Nvidia (NVDA) has reportedly cut an unprecedented deal with the Trump administration to save its China business that would entail sharing as much as $3 billion in revenue with the US government for the current fiscal year to resume sales of its H20 chips.
Multiple media outlets have confirmed with unnamed sources that leading AI chipmaker Nvidia and rival Advanced Micro Devices (AMD) cut deals with President Trump to fork over 15% of their revenues from China in exchange for export licenses, following an initial report of the news from the Financial Times. Trade policy experts cited by the Washington Post said the deals amounted to blackmail and violated the US Constitution’s ban on export taxes.
Nvidia did not confirm its new arrangement with the Trump administration but a spokesperson told Yahoo Finance: “We follow rules the U.S. government sets for our participation in worldwide markets. While we haven’t shipped H20 to China for months, we hope export control rules will let America compete in China and worldwide.”
Nvidia stock fell fractionally Monday while AMD shares pared initial losses to trade flat.
China is one of Nvidia’s most important markets, accounting for 13% of the company’s revenue in its prior fiscal year. Nvidia has repeatedly introduced new, lower-power chips to sell to China in the face of tightening US export controls, as the government has cited national security concerns. The chipmaker began sales of its H20 chips — graphics processing units based on its prior-generation Hopper architecture — in 2024.
Nvidia got hit with a surprise ban on exports of its H20 chips to China by the Trump administration in April, costing the company billions in lost sales and sending the stock spiraling. The ban was later reversed in July, drawing national security concerns from lawmakers worried over China’s development of AI.
Wall Street analysts projected that Nvidia would recoup $15 billion in lost sales in the second half of the year after the ban was lifted to hit about $20 billion in revenue from China for its fiscal year 2026, which ends next January — meaning the US government could get $3 billion from its deal with the company.
Bernstein analyst Stacy Rasgon said Nvidia making some revenue from China is better than none: “At the end of the day we believe it is better to allow NVIDIA (and AMD) to sell AI into China, as failure to do so effectively hands the Chinese AI market over to Huawei, and encourages the coalescence of Chinese developers around Huawei’s architecture and ecosystem (undesirable).”

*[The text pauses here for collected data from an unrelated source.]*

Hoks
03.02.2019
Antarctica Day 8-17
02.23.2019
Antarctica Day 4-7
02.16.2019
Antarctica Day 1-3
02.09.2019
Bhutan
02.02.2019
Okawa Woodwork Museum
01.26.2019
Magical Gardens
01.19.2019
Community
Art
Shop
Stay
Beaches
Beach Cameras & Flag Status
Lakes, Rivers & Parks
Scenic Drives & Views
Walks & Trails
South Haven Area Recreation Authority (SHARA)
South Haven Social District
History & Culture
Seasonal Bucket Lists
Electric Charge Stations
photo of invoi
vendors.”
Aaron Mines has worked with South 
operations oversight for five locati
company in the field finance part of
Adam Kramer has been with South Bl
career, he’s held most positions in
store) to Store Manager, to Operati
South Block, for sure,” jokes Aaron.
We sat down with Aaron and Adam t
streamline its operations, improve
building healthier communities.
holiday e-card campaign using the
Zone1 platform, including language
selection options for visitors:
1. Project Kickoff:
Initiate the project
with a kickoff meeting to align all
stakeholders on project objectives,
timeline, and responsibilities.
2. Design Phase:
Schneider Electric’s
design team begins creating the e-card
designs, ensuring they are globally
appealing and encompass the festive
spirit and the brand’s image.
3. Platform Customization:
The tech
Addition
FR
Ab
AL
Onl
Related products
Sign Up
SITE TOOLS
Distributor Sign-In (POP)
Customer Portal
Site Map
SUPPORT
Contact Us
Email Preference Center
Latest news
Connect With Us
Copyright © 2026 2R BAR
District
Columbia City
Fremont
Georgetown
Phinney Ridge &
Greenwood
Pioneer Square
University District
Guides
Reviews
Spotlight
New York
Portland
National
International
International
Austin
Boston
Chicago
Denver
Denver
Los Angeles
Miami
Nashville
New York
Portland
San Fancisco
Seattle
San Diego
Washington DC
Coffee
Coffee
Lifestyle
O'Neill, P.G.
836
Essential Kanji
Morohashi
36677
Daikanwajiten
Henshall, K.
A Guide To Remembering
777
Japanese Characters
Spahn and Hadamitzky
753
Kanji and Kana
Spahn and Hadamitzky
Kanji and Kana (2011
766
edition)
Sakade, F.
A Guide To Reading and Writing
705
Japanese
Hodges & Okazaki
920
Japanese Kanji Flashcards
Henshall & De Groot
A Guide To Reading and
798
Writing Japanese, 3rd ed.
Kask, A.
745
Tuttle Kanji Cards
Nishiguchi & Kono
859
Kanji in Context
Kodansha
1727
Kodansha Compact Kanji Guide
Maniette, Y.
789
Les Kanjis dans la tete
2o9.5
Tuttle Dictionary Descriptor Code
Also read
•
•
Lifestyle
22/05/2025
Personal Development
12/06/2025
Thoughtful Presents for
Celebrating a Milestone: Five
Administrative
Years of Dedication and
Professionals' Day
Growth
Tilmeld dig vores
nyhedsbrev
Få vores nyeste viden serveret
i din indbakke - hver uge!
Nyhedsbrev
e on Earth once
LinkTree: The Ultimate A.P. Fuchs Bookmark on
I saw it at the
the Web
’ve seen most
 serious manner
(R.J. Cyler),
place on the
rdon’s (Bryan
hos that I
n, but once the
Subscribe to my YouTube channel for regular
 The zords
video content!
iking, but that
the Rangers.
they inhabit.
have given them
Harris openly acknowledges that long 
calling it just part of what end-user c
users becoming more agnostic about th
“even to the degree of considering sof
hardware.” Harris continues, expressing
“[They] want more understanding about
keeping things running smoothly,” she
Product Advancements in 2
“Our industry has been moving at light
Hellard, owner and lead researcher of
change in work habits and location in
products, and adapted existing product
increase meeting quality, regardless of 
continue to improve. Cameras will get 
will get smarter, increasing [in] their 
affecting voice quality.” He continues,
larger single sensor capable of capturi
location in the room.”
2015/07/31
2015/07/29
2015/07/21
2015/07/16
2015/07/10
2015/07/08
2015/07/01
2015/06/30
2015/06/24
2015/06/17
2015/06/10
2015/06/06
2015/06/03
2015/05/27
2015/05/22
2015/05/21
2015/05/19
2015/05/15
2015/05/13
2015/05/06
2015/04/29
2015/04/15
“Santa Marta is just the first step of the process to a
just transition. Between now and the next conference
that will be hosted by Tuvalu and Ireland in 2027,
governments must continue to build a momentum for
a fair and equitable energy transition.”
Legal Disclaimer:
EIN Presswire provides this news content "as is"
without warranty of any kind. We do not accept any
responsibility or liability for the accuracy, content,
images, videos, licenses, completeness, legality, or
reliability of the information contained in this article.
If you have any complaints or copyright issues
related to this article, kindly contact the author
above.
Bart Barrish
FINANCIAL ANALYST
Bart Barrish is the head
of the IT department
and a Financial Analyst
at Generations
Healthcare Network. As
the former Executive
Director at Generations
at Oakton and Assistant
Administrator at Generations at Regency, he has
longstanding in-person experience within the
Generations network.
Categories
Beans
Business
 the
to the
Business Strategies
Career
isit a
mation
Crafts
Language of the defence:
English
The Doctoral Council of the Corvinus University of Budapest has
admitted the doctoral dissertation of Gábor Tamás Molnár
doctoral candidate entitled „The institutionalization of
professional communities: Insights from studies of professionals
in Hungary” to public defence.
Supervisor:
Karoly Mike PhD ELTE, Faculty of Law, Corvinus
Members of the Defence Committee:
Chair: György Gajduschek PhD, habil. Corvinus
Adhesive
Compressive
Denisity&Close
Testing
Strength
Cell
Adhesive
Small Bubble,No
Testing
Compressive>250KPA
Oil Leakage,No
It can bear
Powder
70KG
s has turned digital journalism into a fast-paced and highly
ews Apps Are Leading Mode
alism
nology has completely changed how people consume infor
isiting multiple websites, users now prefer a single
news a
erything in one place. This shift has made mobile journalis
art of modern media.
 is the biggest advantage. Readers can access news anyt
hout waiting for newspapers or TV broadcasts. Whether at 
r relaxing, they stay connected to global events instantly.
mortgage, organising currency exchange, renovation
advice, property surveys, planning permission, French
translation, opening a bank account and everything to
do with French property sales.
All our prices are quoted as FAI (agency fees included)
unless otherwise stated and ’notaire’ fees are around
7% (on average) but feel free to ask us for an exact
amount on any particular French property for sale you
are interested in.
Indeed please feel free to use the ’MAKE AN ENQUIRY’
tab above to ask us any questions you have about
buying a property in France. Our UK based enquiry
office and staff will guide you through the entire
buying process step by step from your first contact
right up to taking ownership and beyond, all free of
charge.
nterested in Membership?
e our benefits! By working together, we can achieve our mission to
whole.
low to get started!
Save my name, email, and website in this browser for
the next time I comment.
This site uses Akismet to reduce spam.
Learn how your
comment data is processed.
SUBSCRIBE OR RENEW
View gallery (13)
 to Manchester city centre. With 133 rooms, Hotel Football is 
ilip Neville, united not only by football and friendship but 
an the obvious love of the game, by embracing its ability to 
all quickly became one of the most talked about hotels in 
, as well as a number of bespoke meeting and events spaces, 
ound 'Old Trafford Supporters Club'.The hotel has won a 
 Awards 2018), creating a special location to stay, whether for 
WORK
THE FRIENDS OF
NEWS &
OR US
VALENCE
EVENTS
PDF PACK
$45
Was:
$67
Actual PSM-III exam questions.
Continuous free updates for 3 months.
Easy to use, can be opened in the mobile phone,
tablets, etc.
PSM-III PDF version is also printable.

Huawei is the Chinese tech giant developing chips to rival Nvidia’s H20 ones. Nvidia has argued that export controls leave room for Chinese rivals to advance.
Rasgon noted that it’s unclear whether Nvidia’s new revenue sharing agreement with the US covers only its H20 chips or if it also covers its new chips based on its latest Blackwell architecture designed for the Chinese market unveiled in July. Nvidia expects China to transition to buying Blackwell-based products Nvidia is developing to comply with export controls, Rasgon said.
Still, DA Davidson analyst Gil Luria said the new deal could end up “encouraging China to move away from buying its chips from American companies and focusing more on domestic suppliers such as Huawei,” because the Chinese government wouldn’t want companies effectively handing over money to the US government.